The "strength" of Facebook as compared to 'Apps In Space'

We don’t want to Skype, we want to talk
We don’t want to MSN, we want to chat
We don’t want to Flickr, we want to share pictures

The basic problem with the applications-centred form of thinking is just that.. you think about the application. Social web is about people… and places. You will never get all your friends to use GoogleTalk or Flickr. (Trust me, I’ve tried)

But a lot of my friends are on Facebook. AND so are several of my apps. I can drag in Twitter, Flickr and Tumblr into Facebook, where my friends already are, instead of spamming them with URLs to applications they have to go when I want to share something with them. The funny thing is I have tested a lot of social sites and applications. A lot. And somehow, nowadays, I almost always gravitate back to only three: Twitter, Facebook and LinkedIn. Are they optimal? Do I love them? Are they the best since scobled bread? Do you recognise rhetorical questions when you see them?

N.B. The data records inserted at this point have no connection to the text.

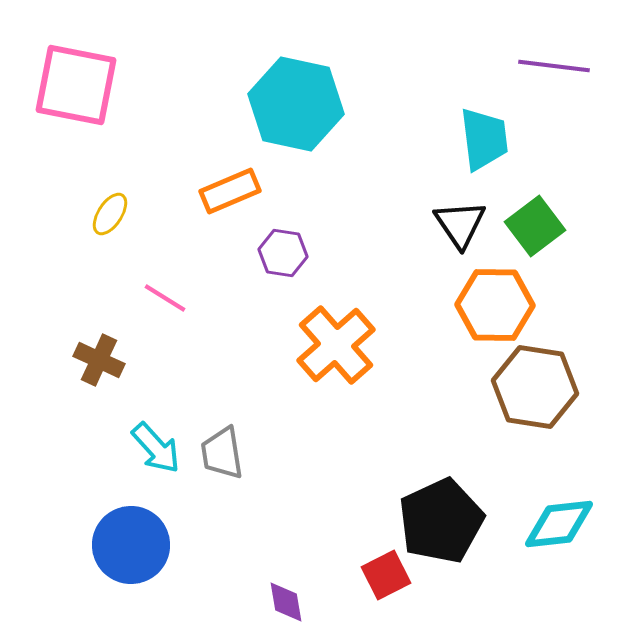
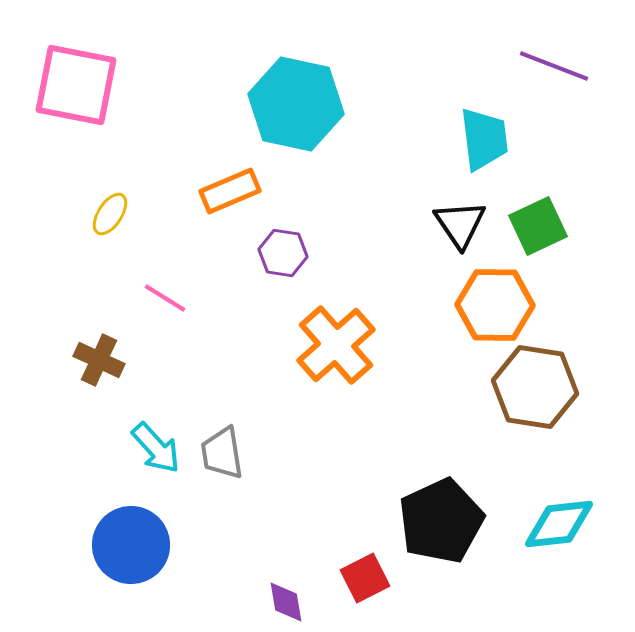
purple line: rotated 14 degrees clockwise
green square: moved 3 px right; rotated 12 degrees clockwise
red square: moved 21 px left, 3 px down
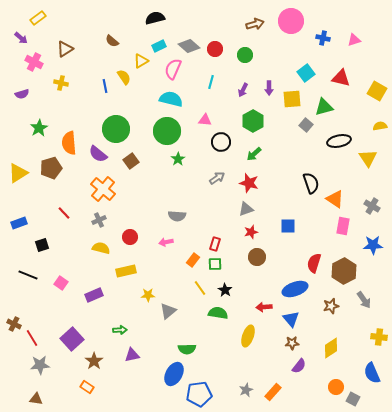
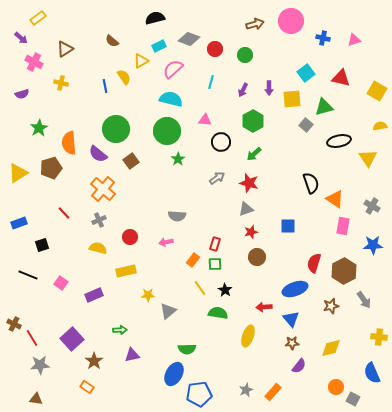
gray diamond at (189, 46): moved 7 px up; rotated 20 degrees counterclockwise
pink semicircle at (173, 69): rotated 25 degrees clockwise
yellow semicircle at (101, 248): moved 3 px left
yellow diamond at (331, 348): rotated 20 degrees clockwise
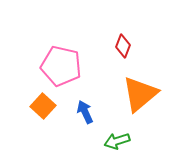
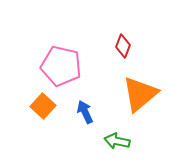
green arrow: rotated 30 degrees clockwise
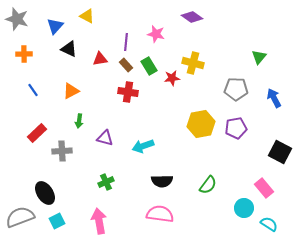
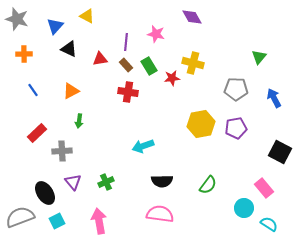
purple diamond: rotated 25 degrees clockwise
purple triangle: moved 32 px left, 44 px down; rotated 36 degrees clockwise
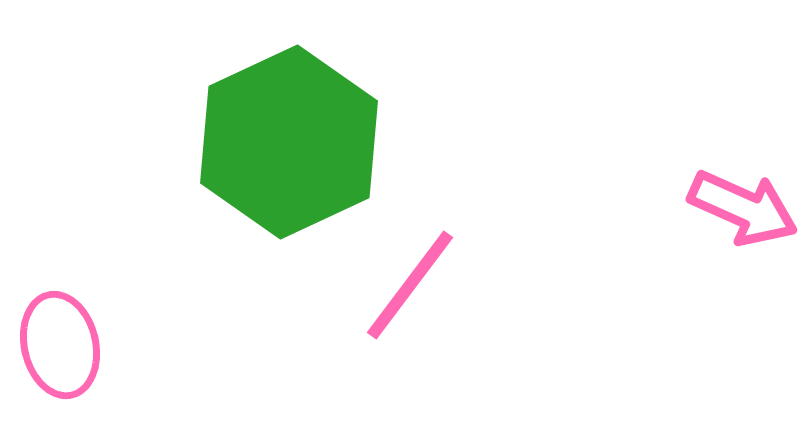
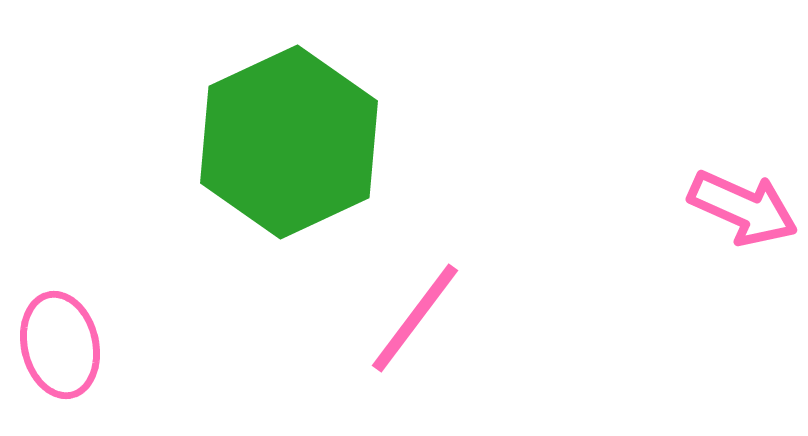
pink line: moved 5 px right, 33 px down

But LinkedIn remains the most used professional site within my, and neighbouring, cultural spheres. Facebook is the place where my less than IT-crazed friends are. Twitter still is the quickest, easiest if not optimal stream of babble while I’m waiting for the bus. I don’t go to sit alone in a pub just because it has the coolest interior. I go where my friends are. So what if the chairs are a bit worn, as long as the atmosphere is good.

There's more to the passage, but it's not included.